El pintor Yegor Savich,
que se hospeda en la casa de campo de la viuda de un oficial, está sentado en
la cama, sumido en una dulce melancolía matutina.
Es ya otoño. Grandes nubes informes y espesas se
deslizan por el firmamento; un viento, frío y recio, inclina los árboles y
arranca de sus copas hojas amarillas. ¡Adiós, estío!
Hay en esta tristeza otoñal del paisaje una
belleza singular, llena de poesía; pero Yegor Savich, aunque es pintor y
debiera apreciarla, casi no para mientes en ella. Se aburre de un modo terrible
y sólo lo consuela pensar que al día siguiente no estará ya en la quinta.
La cama, las mesas, las sillas, el suelo, todo
está cubierto de cestas, de sábanas plegadas, de todo género de efectos
domésticos. Se han quitado ya los visillos de las ventanas. Al día siguiente,
¡por fin!, los habitantes veraniegos de la quinta se trasladarán a la ciudad.

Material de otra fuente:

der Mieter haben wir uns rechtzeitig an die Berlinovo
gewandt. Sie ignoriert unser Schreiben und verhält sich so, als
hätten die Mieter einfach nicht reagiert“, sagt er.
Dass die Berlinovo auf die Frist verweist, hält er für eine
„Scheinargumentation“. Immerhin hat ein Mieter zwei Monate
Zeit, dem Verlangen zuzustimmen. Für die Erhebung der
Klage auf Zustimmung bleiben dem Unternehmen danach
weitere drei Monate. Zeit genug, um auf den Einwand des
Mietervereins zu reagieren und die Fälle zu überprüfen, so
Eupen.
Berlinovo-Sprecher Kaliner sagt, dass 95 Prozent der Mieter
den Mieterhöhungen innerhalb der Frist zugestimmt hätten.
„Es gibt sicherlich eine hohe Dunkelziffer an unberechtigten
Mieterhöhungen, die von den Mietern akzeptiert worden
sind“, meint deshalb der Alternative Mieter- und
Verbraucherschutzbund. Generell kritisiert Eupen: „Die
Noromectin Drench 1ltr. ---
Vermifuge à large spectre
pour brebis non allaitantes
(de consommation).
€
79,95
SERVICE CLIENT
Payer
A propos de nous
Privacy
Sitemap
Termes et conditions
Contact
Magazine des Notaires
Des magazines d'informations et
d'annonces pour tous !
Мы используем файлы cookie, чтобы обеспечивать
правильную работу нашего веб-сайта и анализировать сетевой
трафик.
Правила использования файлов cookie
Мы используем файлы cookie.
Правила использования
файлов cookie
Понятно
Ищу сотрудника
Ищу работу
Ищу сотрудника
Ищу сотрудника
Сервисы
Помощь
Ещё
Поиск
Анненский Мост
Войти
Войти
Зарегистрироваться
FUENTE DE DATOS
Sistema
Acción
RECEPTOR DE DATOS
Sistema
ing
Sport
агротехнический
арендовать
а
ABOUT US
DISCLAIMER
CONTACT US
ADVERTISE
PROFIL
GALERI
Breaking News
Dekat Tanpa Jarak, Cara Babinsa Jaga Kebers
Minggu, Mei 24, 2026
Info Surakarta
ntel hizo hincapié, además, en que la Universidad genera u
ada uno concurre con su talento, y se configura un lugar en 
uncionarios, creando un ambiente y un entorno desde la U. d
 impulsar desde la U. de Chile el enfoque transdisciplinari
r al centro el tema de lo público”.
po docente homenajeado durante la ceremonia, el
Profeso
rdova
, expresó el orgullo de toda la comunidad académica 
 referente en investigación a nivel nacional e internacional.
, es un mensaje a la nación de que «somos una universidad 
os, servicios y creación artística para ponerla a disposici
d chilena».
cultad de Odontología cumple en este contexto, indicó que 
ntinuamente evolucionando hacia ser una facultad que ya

La viuda del oficial no está en casa. Ha salido
en busca de carruajes para la mudanza.
Su hija Katia, de veinte años, aprovechando la
ausencia materna, ha entrado en el cuarto del joven. Mañana se separan y tiene
que decirle un sinfín de cosas. Habla por los codos; pero no encuentra palabras
para expresar sus sentimientos, y mira con tristeza, al par que con admiración,
la espesa cabellera de su interlocutor. Los apéndices capilares brotan en la
persona de Yegor Savich con una extraordinaria prodigalidad; el pintor tiene
pelos en el cuello, en las narices, en las orejas, y sus cejas son tan
pobladas, que casi le tapan los ojos. Si una mosca osara internarse en la selva
virgen capilar, de que intentamos dar idea, se perdería para siempre.